This is a prospective cohort study with an experimental design where an intervention is compared with standard care. The study was conducted at two maternity wards in Stockholm. Maternity ward 1 provides care to approximately 6,500 women/year whereas maternity ward 2 cares for approximately 4,100 women/year. Both wards provide care to women with low‐ and high‐risk pregnancies.
The primary outcome was perineal injuries, classified as second‐degree tears according to international standards 27, in addition using a new Swedish classification where vaginal tears with a measured depth of > 0.5 cm are considered second‐degree tears 28 because of the probability of a fascia defect. Secondary outcomes were the prevalence of no tear at all, severe perineal trauma affecting the anal sphincter complex, episiotomy, and the ability of the midwives in the intervention group to use the intervention.
Second‐degree tears are not registered in the national birth register in Sweden but examination of the local database of births for one of the maternity wards in this project revealed that 77 percent of the primiparous women had a vaginal and/or perineal injury, which is in line with previously reported prevalence 1, 29. A pretrial power calculation based on the assumption that the intervention would reduce second‐degree tears by 15 percent compared with standard care, indicated that at least 242 women were needed in each group to reach a statistical power of 80 percent at a 95 percent significance level (alpha). To ensure that enough participants were recruited to the study and taking dropouts into account, an additional 20 percent generated 291 women in each group.
The study included nulliparous Swedish‐speaking women, gestational age ≥ 37 + 0 weeks with spontaneous onset of labor or induction of labor. Cases of nulliparous women with diabetes mellitus (manifest or pregnancy‐induced), preterm birth ≤ 37 + 0, intrauterine growth restriction, female genital mutilation, multiple pregnancy, fetus in breech presentation, and stillbirths were excluded.
During the study period 1,773 nulliparous women fulfilled the study criteria (Fig. 1). The midwives were asked to write down their reasons for not including women in the study but most often forgot to do so. Reasons given for not asking women to participate were high workload, women not speaking Swedish (exclusion criterion), and failing to remember to ask women to participate.
The intervention is based on a theoretical framework of woman‐centered care 26 which consists of three parts (listed below) and is referred to as the MIMA model of care (an abbreviation for Midwives’ Management during the second stage of labor). The midwives in the intervention group were asked to use all three parts of the intervention during the second stage in all births they attended.

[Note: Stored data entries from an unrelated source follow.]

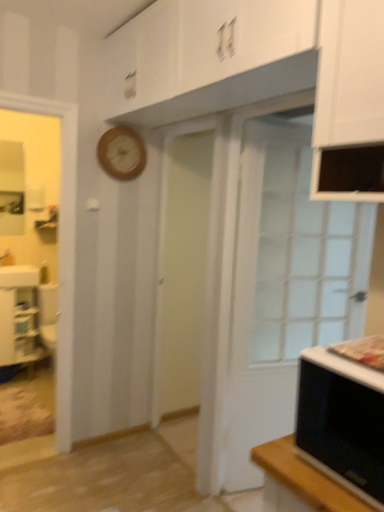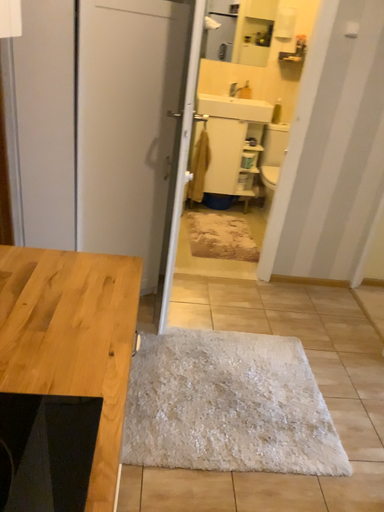 Question: How did the camera likely rotate when shooting the video?

Choices:
 (A) rotated left
 (B) rotated right

Answer: (A) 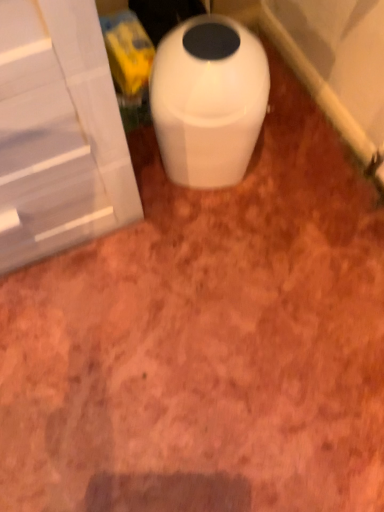 Question: Looking at the image, does white glossy trash can at center seem bigger or smaller compared to white glossy screen door at left?

Choices:
 (A) big
 (B) small

Answer: (B)

Question: From the image's perspective, is white glossy trash can at center located above or below white glossy screen door at left?

Choices:
 (A) below
 (B) above

Answer: (A)

Question: Considering the positions of white glossy trash can at center and white glossy screen door at left in the image, is white glossy trash can at center taller or shorter than white glossy screen door at left?

Choices:
 (A) tall
 (B) short

Answer: (B)

Question: Is point (124, 132) closer or farther from the camera than point (225, 128)?

Choices:
 (A) farther
 (B) closer

Answer: (A)

Question: From a real-world perspective, relative to white glossy trash can at center, is white glossy screen door at left vertically above or below?

Choices:
 (A) below
 (B) above

Answer: (B)

Question: Considering the relative positions of white glossy screen door at left and white glossy trash can at center in the image provided, is white glossy screen door at left to the left or to the right of white glossy trash can at center?

Choices:
 (A) right
 (B) left

Answer: (B)

Question: Looking at the image, does white glossy screen door at left seem bigger or smaller compared to white glossy trash can at center?

Choices:
 (A) small
 (B) big

Answer: (B)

Spontaneous pushing: The woman feels a strong urge to push and follows the urge but does not put on any extra abdominal pressure. The midwife will if needed assist the woman to accomplish a controlled and slow birth of the baby by encouraging breathing and resisting the urge to push during the last contractions 30.

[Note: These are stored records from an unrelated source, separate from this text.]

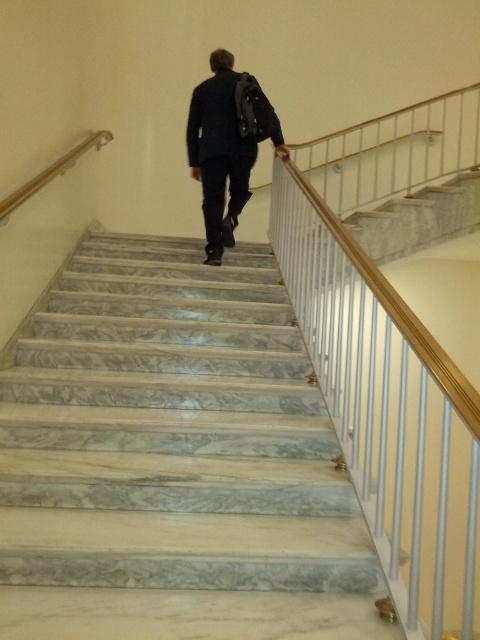 You are standing at the bottom of the staircase and want to reach the top. There are two points marked on the wall. The first is point (x=257, y=129) and the second is point (x=25, y=188). Which point is closer to you as you look up the staircase?

Point (x=257, y=129) is closer to you because it is further to the viewer than point (x=25, y=188), meaning it appears nearer in the image.

You are a person wearing the dark blue suit at center and need to walk up the marble stairs at center. Can you comfortably walk up the stairs without needing to adjust your position?

The marble stairs at center might be wider than dark blue suit at center, so it is likely that you can comfortably walk up the stairs without needing to adjust your position. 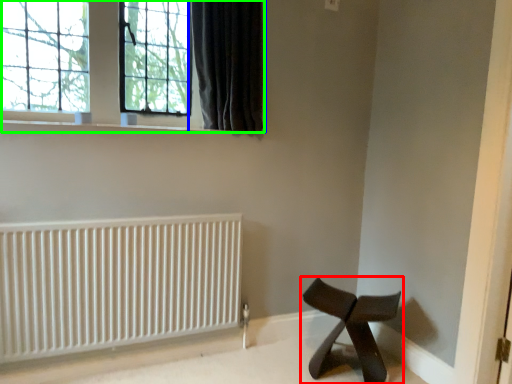 Question: Based on their relative distances, which object is farther from furniture (highlighted by a red box)? Choose from curtain (highlighted by a blue box) and window (highlighted by a green box).

Choices:
 (A) curtain
 (B) window

Answer: (B) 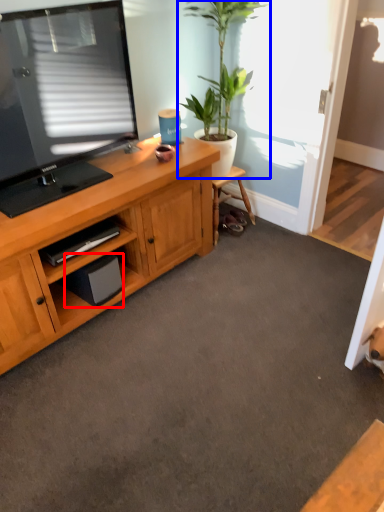 Question: Among these objects, which one is farthest to the camera, speaker (highlighted by a red box) or houseplant (highlighted by a blue box)?

Choices:
 (A) speaker
 (B) houseplant

Answer: (A)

Flexible sacrum positions: Birth positions with flexibility in the sacro‐iliac joints, thereby enabling the pelvic outlet to expand (kneeling, standing, all‐fours, lateral position, and giving birth on the birth seat) 20.

Using the two‐step principle of head‐to‐body birthing technique if possible 18. With this technique, the head is born at the end of a contraction or between contractions and the shoulders are born with the next contraction.

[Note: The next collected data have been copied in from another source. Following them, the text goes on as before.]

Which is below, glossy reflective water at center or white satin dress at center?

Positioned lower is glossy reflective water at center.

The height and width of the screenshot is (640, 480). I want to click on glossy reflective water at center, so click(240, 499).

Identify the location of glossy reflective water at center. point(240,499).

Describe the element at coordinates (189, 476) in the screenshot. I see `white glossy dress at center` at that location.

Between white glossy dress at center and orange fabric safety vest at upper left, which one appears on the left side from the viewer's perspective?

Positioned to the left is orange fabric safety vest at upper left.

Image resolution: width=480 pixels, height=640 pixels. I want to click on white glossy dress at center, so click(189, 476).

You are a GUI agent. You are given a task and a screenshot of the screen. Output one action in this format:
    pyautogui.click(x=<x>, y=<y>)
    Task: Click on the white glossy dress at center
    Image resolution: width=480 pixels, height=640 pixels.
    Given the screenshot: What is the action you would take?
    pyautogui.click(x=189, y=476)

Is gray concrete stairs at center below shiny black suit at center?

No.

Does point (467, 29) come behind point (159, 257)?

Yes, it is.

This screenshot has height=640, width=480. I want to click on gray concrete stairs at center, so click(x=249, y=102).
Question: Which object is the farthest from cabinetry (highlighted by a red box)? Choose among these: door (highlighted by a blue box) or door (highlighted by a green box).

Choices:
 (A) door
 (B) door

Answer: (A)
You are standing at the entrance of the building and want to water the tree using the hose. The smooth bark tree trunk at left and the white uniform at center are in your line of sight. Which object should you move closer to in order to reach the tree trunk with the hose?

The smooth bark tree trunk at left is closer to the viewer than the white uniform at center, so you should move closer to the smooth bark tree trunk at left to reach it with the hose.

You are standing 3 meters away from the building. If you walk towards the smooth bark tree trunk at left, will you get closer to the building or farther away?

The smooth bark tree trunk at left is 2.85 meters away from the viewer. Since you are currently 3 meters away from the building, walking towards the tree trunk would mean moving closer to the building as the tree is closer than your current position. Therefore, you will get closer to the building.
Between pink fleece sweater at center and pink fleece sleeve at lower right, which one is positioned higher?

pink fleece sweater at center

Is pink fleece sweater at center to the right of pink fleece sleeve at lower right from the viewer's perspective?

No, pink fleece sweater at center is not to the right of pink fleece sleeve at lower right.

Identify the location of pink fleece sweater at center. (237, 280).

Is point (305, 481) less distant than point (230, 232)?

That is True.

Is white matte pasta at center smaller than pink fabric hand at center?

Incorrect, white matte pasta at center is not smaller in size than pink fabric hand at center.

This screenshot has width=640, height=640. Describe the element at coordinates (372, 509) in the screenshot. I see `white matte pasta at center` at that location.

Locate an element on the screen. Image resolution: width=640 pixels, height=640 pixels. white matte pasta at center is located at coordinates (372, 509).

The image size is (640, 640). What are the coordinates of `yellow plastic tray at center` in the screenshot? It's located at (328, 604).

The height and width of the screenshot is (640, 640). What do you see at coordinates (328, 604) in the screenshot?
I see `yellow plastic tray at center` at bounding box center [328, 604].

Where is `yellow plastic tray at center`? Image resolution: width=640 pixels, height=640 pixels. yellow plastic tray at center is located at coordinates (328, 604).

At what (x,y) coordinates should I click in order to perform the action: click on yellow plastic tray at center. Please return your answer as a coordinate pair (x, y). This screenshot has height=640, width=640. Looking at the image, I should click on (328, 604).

Standard care during the second stage of labor is sparsely recorded by midwives in Sweden and there are no national guidelines about birth position, pushing methods, or whether certain methods of manual perineal protection should be performed. Hence, the management of the second stage of labor depends on the assisting midwife's experience, knowledge, and preferences. The assumption derived from reviewing research and clinical experience is that standard care for primiparous women consists mostly of directed pushing and semi‐recumbent birth positions 17. Furthermore, midwives often prefer to assist the woman to birth the baby's head and shoulders in one contraction because of fear of endangering the child 31.